## Exercise goal
Retype, without changes, every line from the line that contains "read more →" through the final line of the records. Exclude pictures.

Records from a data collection

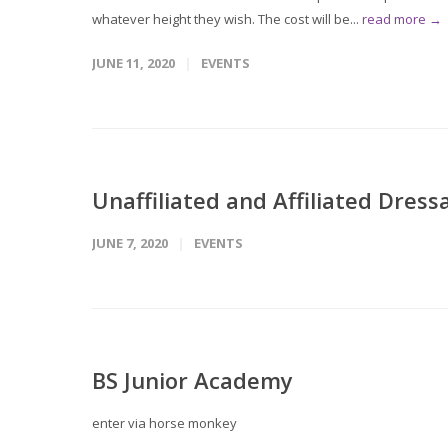
whatever height they wish. The cost will be...
read more →
JUNE 11, 2020
EVENTS
Unaffiliated and Affiliated Dre
JUNE 7, 2020
EVENTS
BS Junior Academy
enter via horse monkey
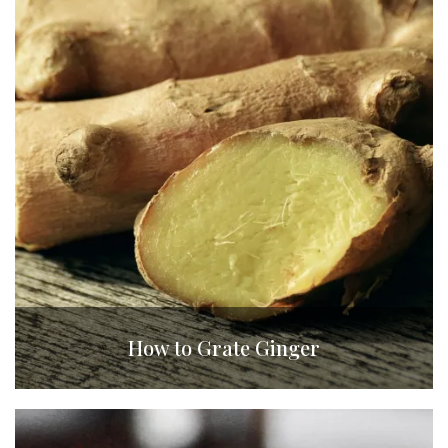
How to Grate Ginger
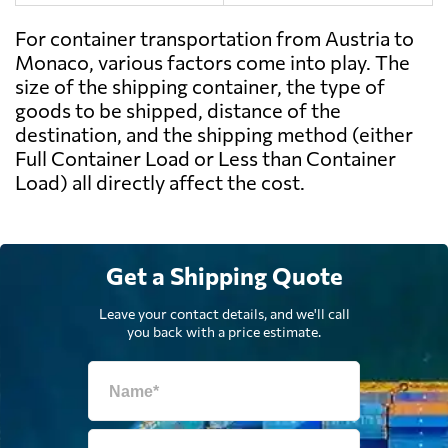
For container transportation from Austria to
Monaco, various factors come into play. The
size of the shipping container, the type of
goods to be shipped, distance of the
destination, and the shipping method (either
Full Container Load or Less than Container
Load) all directly affect the cost.
Get a Shipping Quote
Leave your contact details, and we'll call
you back with a price estimate.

## Solution to the exercise
read more →
JUNE 11, 2020
EVENTS
Unaffiliated and Affiliated Dre
JUNE 7, 2020
EVENTS
BS Junior Academy
enter via horse monkey
How to Grate Ginger
For container transportation from Austria to
Monaco, various factors come into play. The
size of the shipping container, the type of
goods to be shipped, distance of the
destination, and the shipping method (either
Full Container Load or Less than Container
Load) all directly affect the cost.
Get a Shipping Quote
Leave your contact details, and we'll call
you back with a price estimate.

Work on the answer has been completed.